-------- Data records

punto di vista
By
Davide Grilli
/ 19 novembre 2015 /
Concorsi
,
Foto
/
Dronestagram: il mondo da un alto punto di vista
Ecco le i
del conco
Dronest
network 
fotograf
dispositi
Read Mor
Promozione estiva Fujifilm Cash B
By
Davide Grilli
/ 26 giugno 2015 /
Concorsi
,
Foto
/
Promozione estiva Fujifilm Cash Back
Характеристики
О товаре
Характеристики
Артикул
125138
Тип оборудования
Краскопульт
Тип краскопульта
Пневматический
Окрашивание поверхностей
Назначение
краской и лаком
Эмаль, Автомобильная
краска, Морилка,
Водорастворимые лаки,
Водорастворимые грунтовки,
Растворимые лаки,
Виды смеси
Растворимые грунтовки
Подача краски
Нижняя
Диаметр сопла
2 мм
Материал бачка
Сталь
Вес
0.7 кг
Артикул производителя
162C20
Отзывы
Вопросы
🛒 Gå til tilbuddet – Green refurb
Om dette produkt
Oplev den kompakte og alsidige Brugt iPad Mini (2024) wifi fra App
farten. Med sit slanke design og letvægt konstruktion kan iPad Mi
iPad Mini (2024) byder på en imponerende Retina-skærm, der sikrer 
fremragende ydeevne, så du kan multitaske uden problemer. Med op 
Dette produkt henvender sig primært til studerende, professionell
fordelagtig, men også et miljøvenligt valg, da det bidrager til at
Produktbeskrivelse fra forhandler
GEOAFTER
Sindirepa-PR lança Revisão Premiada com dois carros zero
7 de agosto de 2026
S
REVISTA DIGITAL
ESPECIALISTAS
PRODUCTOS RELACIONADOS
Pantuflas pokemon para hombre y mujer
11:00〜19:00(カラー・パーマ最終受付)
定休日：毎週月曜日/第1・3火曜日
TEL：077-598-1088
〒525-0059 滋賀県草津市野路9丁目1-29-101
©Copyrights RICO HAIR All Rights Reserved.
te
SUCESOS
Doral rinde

----------------
-------- Data records

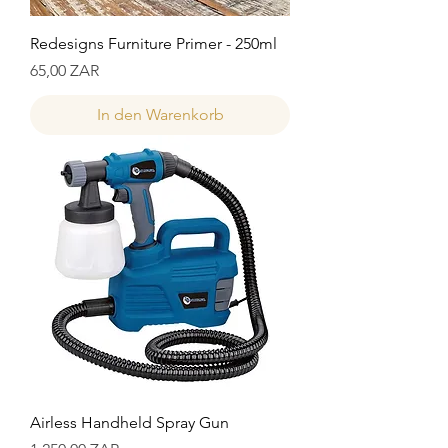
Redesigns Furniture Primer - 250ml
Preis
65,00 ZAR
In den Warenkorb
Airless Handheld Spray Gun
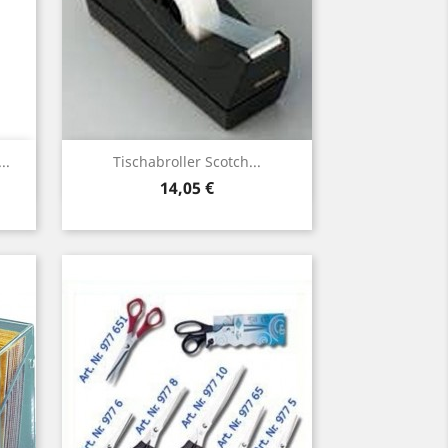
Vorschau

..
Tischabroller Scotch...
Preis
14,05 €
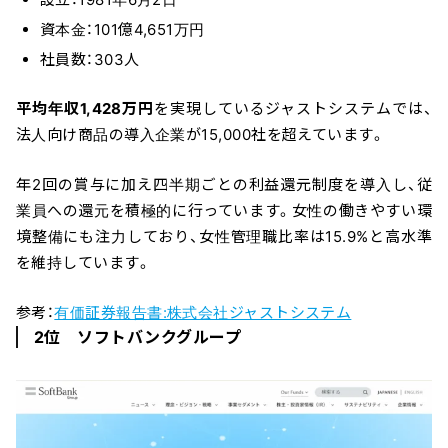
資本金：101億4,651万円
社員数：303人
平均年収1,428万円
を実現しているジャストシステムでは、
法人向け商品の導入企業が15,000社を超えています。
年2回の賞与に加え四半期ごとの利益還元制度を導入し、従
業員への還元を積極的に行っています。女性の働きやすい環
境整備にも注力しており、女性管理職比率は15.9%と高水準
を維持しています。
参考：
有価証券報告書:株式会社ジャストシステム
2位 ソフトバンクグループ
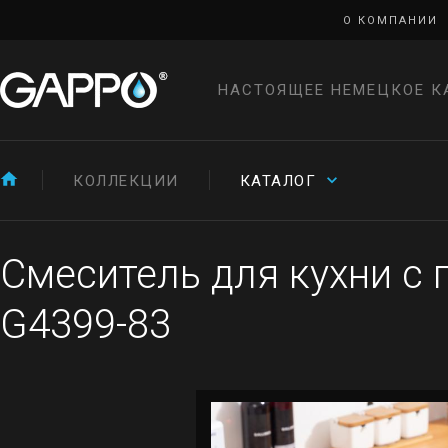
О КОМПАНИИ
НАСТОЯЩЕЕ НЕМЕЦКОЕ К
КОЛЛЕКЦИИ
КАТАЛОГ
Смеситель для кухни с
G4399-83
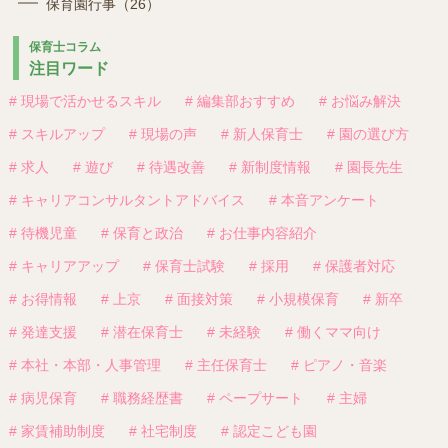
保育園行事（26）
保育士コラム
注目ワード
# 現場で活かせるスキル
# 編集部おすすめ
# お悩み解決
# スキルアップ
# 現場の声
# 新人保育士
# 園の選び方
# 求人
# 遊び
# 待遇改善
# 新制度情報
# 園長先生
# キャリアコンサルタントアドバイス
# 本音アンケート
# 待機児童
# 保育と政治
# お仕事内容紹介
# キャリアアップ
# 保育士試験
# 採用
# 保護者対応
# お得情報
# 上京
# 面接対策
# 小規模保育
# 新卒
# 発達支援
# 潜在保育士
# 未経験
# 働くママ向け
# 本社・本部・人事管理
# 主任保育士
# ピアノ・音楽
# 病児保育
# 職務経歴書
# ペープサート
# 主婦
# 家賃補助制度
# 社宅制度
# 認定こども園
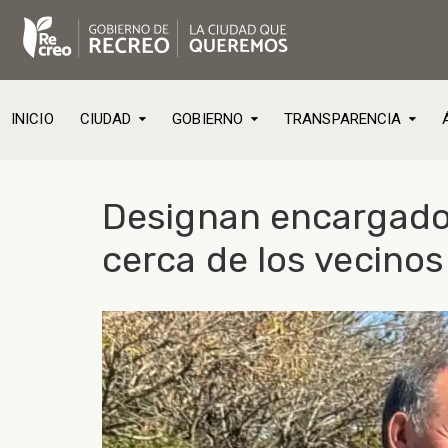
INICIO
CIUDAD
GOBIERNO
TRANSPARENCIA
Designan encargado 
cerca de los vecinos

----------------
-------- Data records

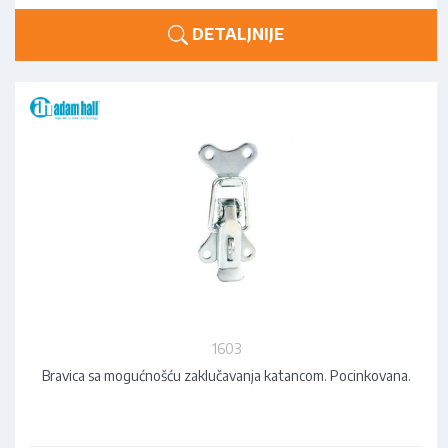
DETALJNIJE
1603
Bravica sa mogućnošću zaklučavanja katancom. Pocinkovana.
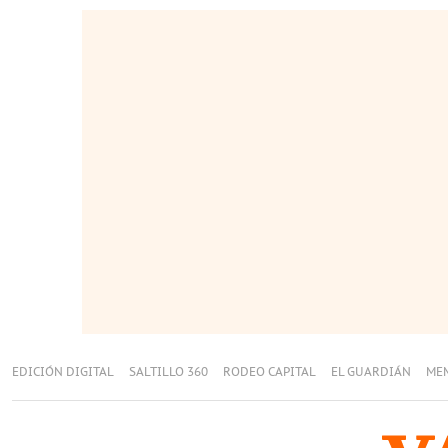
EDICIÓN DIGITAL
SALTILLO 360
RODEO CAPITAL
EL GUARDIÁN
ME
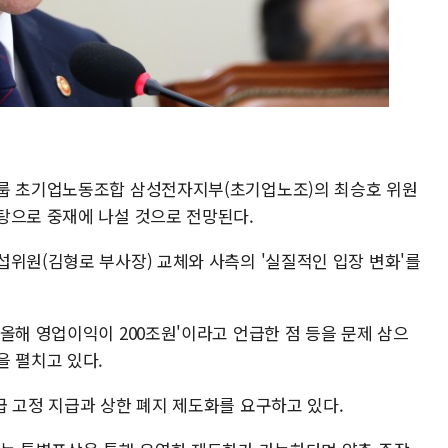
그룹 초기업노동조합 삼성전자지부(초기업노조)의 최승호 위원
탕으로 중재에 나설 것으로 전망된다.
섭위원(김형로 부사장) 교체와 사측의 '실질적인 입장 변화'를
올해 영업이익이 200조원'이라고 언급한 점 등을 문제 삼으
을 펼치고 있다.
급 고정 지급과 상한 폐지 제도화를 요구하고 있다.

----------------

Which lines above hold the string "грунтовки"? Please copy all of them.

Водорастворимые грунтовки,
Растворимые грунтовки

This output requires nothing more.